Growth hasn't been easy, and strong differences of opinion among participants have cropped up sometimes, not all of them easily settled. Some still simmer on a back burner somewhere, awaiting resolution at a later date. For Mathew, Yvette and myself, who initially conceptualised it, the Green Bazaar is only a partial success, since it does not really meet the needs of the small producers for whom we had originally hoped it would be a forum. However, it does have its own momentum, so we must be content with it, in spite of its limitations.

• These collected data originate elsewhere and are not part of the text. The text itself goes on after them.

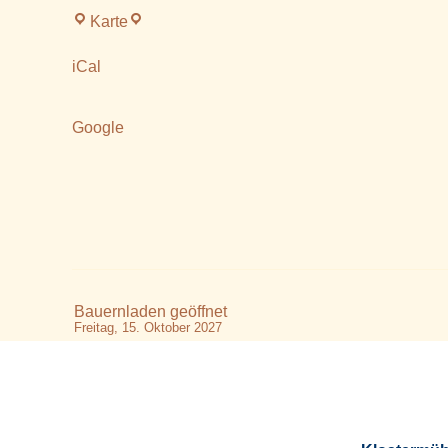
Klostermühle
Karte
Altenmarkt
iCal
Google
Bauernladen geöffnet
Freitag, 15. Oktober 2027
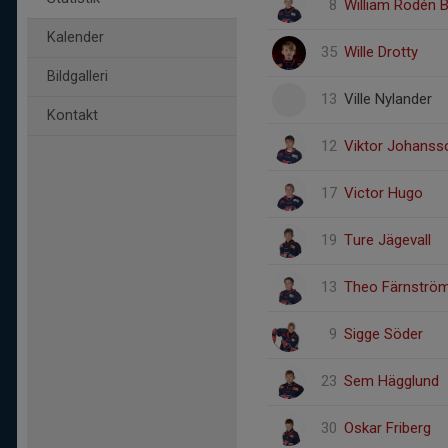
8
William Rodén 
Kalender
35
Wille Drotty
Bildgalleri
13
Ville Nylander
Kontakt
12
Viktor Johanss
17
Victor Hugo
19
Ture Jägevall
13
Theo Färnströ
9
Sigge Söder
23
Sem Hägglund
30
Oskar Friberg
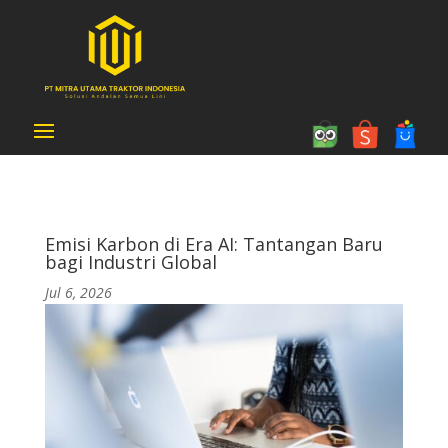
Emisi Karbon di Era AI: Tantangan Baru
bagi Industri Global
Jul 6, 2026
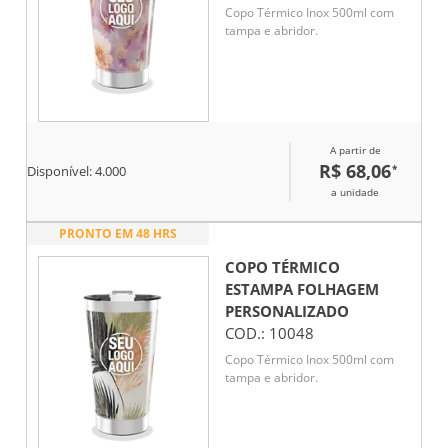
Copo Térmico Inox 500ml com
tampa e abridor.
A partir de
R$ 68,06
*
Disponível:
4.000
a unidade
PRONTO EM 48 HRS
COPO TÉRMICO
ESTAMPA FOLHAGEM
PERSONALIZADO
COD.:
10048
Copo Térmico Inox 500ml com
tampa e abridor.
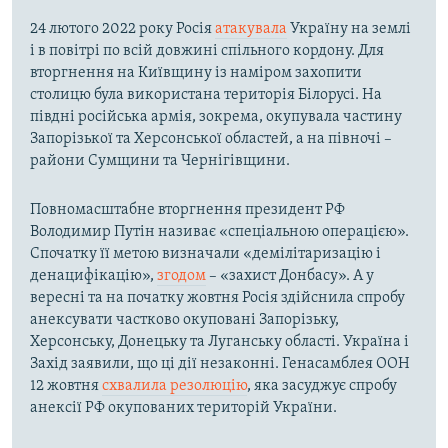
24 лютого 2022 року Росія
атакувала
Україну на землі
і в повітрі по всій довжині спільного кордону. Для
вторгнення на Київщину із наміром захопити
столицю була використана територія Білорусі. На
півдні російська армія, зокрема, окупувала частину
Запорізької та Херсонської областей, а на півночі –
райони Сумщини та Чернігівщини.
Повномасштабне вторгнення президент РФ
Володимир Путін називає «спеціальною операцією».
Спочатку її метою визначали «демілітаризацію і
денацифікацію»,
згодом
– «захист Донбасу». А у
вересні та на початку жовтня Росія здійснила спробу
анексувати частково окуповані Запорізьку,
Херсонську, Донецьку та Луганську області. Україна і
Захід заявили, що ці дії незаконні. Генасамблея ООН
12 жовтня
схвалила резолюцію
, яка засуджує спробу
анексії РФ окупованих територій України.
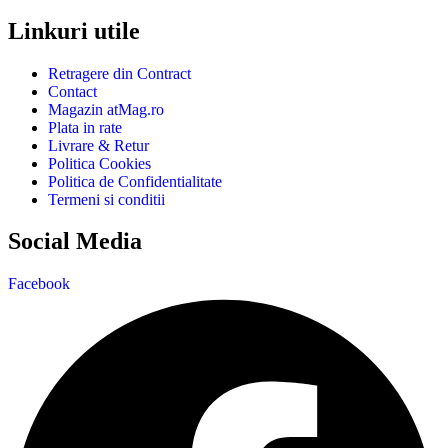
Linkuri utile
Retragere din Contract
Contact
Magazin atMag.ro
Plata in rate
Livrare & Retur
Politica Cookies
Politica de Confidentialitate
Termeni si conditii
Social Media
Facebook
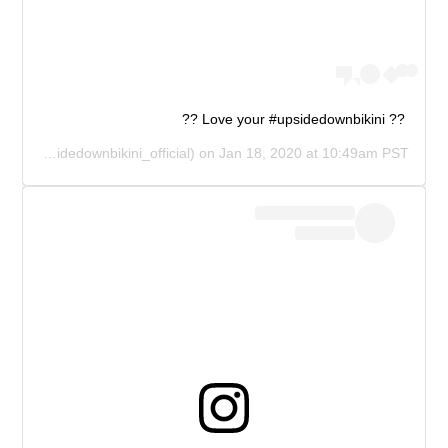
?? Love your #upsidedownbikini ??
AL
(@upsidedownbikini_official) on
Jan 18, 2020 at 10:49am PST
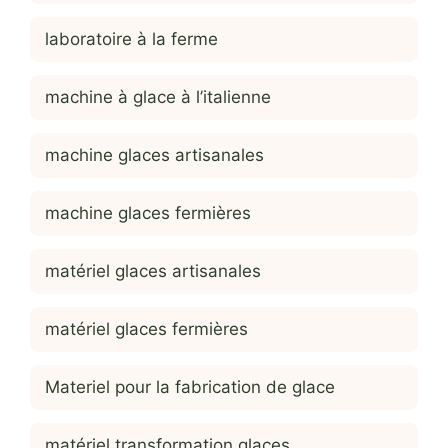
laboratoire à la ferme
machine à glace à l’italienne
machine glaces artisanales
machine glaces fermières
matériel glaces artisanales
matériel glaces fermières
Materiel pour la fabrication de glace
matériel transformation glaces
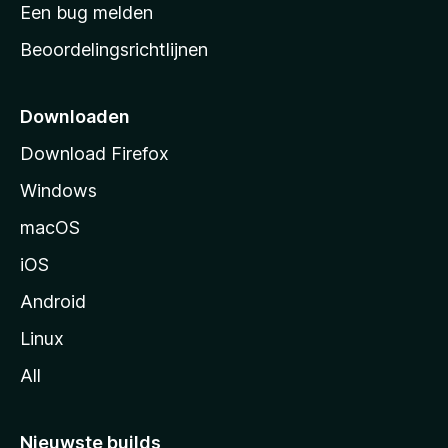
t
Een bug melden
a
Beoordelingsrichtlijnen
r
t
p
Downloaden
a
Download Firefox
g
Windows
i
n
macOS
a
iOS
Android
Linux
All
Nieuwste builds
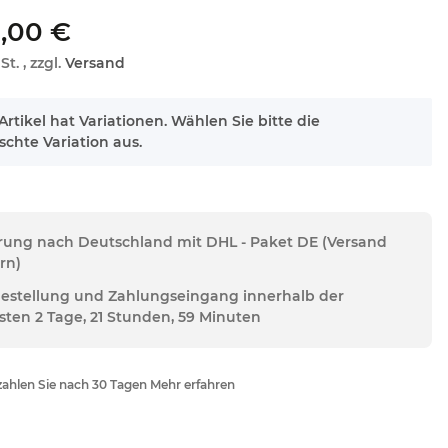
,00 €
St. , zzgl.
Versand
Artikel hat Variationen. Wählen Sie bitte die
chte Variation aus.
erung nach Deutschland mit DHL - Paket DE (Versand
rn)
Bestellung und Zahlungseingang innerhalb der
sten 2 Tage, 21 Stunden, 59 Minuten
ahlen Sie nach 30 Tagen Mehr erfahren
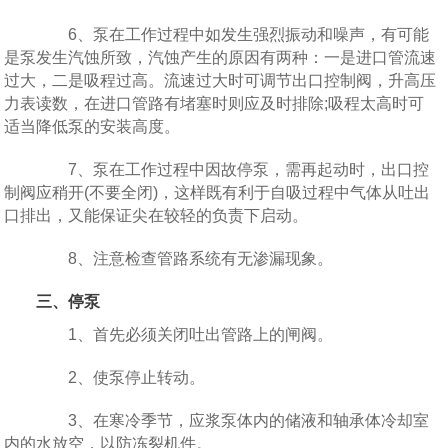
6、泵在工作过程中如发生强烈振动和噪声，有可能
是泵发生汽蚀所致，汽蚀产生的原因有两种：一是进口管流速
过大，二是吸程过高。流速过大时可调节出口控制阀，升高压
力表读数，在进口管路有堵塞时则应及时排除;吸程太高时可
适当降低泵的安装高度。
7、泵在工作过程中因故停泵，需再起动时，出口控
制阀应稍开(不要全闭)，这样既有利于自吸过程中气体从吐出
口排出，又能保证尖在较轻的负责下启动。
8、注意检查管路系统有无渗漏现象。
三、停泵
1、首先必须关闭吐出管路上的闸阀。
2、使泵停止转动。
3、在寒冷季节，应浆泵体内的储液和轴承体冷却室
内的水放空，以防冻裂机件。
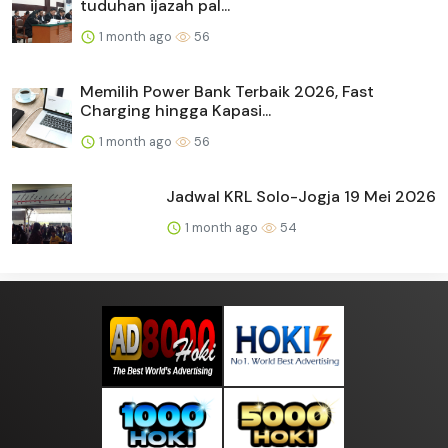
tuduhan ijazah pal...
1 month ago
56
Memilih Power Bank Terbaik 2026, Fast
Charging hingga Kapasi...
1 month ago
56
Jadwal KRL Solo-Jogja 19 Mei 2026
1 month ago
54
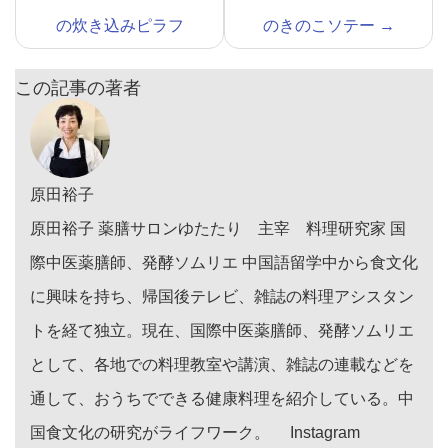
の炊き込みピラフ
のきのこソテー
→
この記事の著者
原田裕子
原田裕子 薬膳サロンゆたたり 主宰 料理研究家 国
際中医薬膳師、発酵ソムリエ 中国語留学中から食文化
に興味を持ち、帰国後テレビ、雑誌の料理アシスタン
トを経て独立。現在、国際中医薬膳師、発酵ソムリエ
として、各地での料理教室や講演、雑誌の連載などを
通して、おうちでできる健康料理を紹介している。中
国食文化の研究がライフワーク。 Instagram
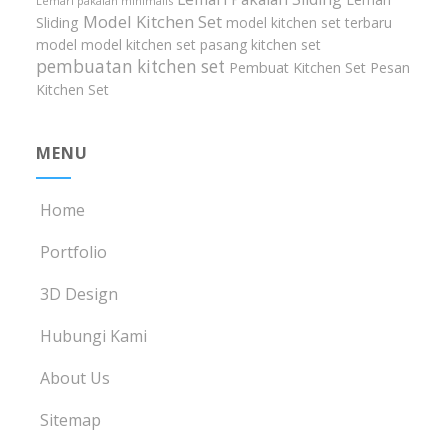
Lemari pakaian minimalis
Model Kitchen Set
Sliding
model kitchen set terbaru
model model kitchen set
pasang kitchen set
pembuatan kitchen set
Pembuat Kitchen Set
Pesan
Kitchen Set
MENU
Home
Portfolio
3D Design
Hubungi Kami
About Us
Sitemap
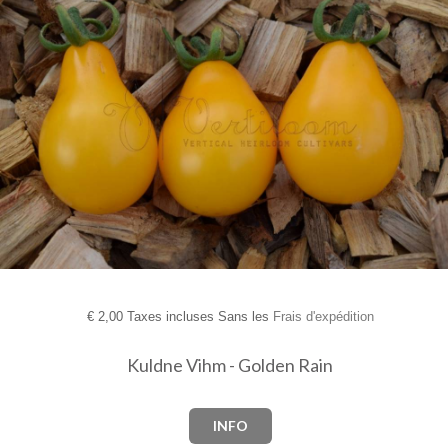
€
2,00 Taxes incluses Sans les
Frais d'expédition
Kuldne Vihm - Golden Rain
INFO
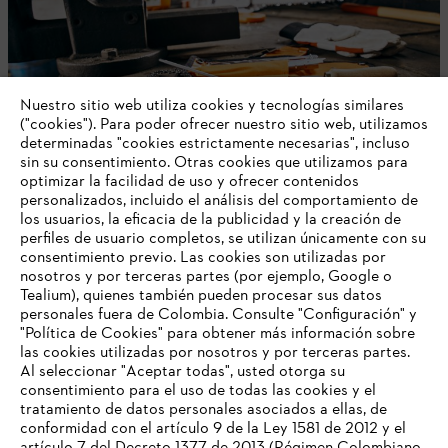
Nuestro sitio web utiliza cookies y tecnologías similares
("cookies"). Para poder ofrecer nuestro sitio web, utilizamos
determinadas "cookies estrictamente necesarias", incluso
sin su consentimiento. Otras cookies que utilizamos para
optimizar la facilidad de uso y ofrecer contenidos
personalizados, incluido el análisis del comportamiento de
Consumibles
los usuarios, la eficacia de la publicidad y la creación de
perfiles de usuario completos, se utilizan únicamente con su
consentimiento previo. Las cookies son utilizadas por
nosotros y por terceras partes (por ejemplo, Google o
Tealium), quienes también pueden procesar sus datos
personales fuera de Colombia. Consulte "Configuración" y
"Política de Cookies" para obtener más información sobre
las cookies utilizadas por nosotros y por terceras partes.
Al seleccionar "Aceptar todas", usted otorga su
consentimiento para el uso de todas las cookies y el
tratamiento de datos personales asociados a ellas, de
TU NAVEGADOR NO ES
conformidad con el artículo 9 de la Ley 1581 de 2012 y el
COMPATIBLE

Yvette stopped participating long ago, when the market moved from her house, and I rarely attend nowadays, with an infant son to look after at home, but Mathew still goes to the market regularly. We have learned many things from it - the importance of exposure and consistency, skills of salesmanship and presentation, the interdependence of the rural producer and the urban consumer, and the opportunities and drawbacks presented by such a group, trying to function democratically. And surely there's a lot more learning ahead.

Padma Rajagopal is an industrial designer, qualified from the National Institute of Design, Ahmedabad, with over 15 years of experience as a consultant for village industries. She has worked as a designer, skills trainer and appropriate technologist, on projects organized by NGOs and Govt. agencies working with rural communities and craftsmen in Karnataka, Kerala and Tamil Nadu, and now functions as programme coordinator for SEED (Skills and Environmental Education) Trust, based at her small farm near Mysore city. Padma and her husband, Mathew Pani Paodumai, a Naga tribal with an academic background in business management, live and work on the farm, with their two year old son, Keshav.